Soon Ms. Midler will be hiring some help. She told members of the Television Critics Association during a set visit that she has spent Christmas vacation brainstorming with her writers about ways to salvage this lagging sitcom after the departure of Roy, her TV husband (Kevin Dunn).
I think it will find its way in the next six weeks, she predicts while seated in a director's chair in the kitchen patterned on the one in her home. She has a similar O'Keefe & Merritt gas range, Viking professional stainless steel refrigerator and a double aluminum industrial sink.
I want more comic actors around me. I want a bigger ensemble, says Ms. Midler, who won a People's Choice Award Jan. 7 for favorite female performer in a new TV series. We need more and funnier characters. We need a true ensemble.
Bette has been a work in progress since its October debut. The first change was spreading around the workload so Ms. Midler didn't have to carry every scene. They cut out the celebrity guest stars (who were a pain to book) and dropped the song and dance routines.
She also had trouble adjusting to the patter of a sitcom, and pausing for the studio audience laughter. I've been a solo for 30 years. People don't talk to me (in her act), she says.
The weekly TV grind was absolutely brutal, she says. I'd never encountered such a pace before. They keep giving you new material until the lights go out (on taping night) . . . I was having a very hard time.
That's why an exhausted Ms. Midler told David Letterman on his Late Show after Thanksgiving that starring in a sitcom was the lowest thing that ever happened to me in my life. She described the process of making the show like a dung beetle pushing this ball of dung up a mountain.
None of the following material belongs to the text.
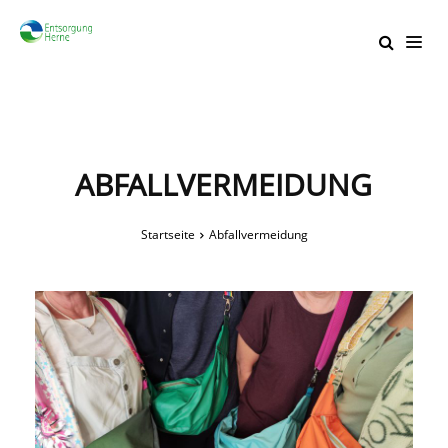
ABFALLVERMEIDUNG
Startseite
Abfallvermeidung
Mr. Dunn, the veteran movie actor, was let out of his long-term contract because he was frustrated at playing Ms. Midler's straight man. He was very unhappy with the material. It just wasn't his cup of tea, she says.
Although she wants a man around the house, Ms. Midler will be very timid about getting involved with another actor. We're not sure what we need in this role. I want to make sure I know what I'm doing this time.
TV executives and producers have listed the options quickly swap actors for Roy like they did for Darrin in Bewitched; have an unseen Roy communicate with his wife by e-mail, fax, phone or letters; or have Mr. Dunn return and request a divorce.
In this world of television, people really take this seriously . . . which I think is hilarious, she says with a laugh.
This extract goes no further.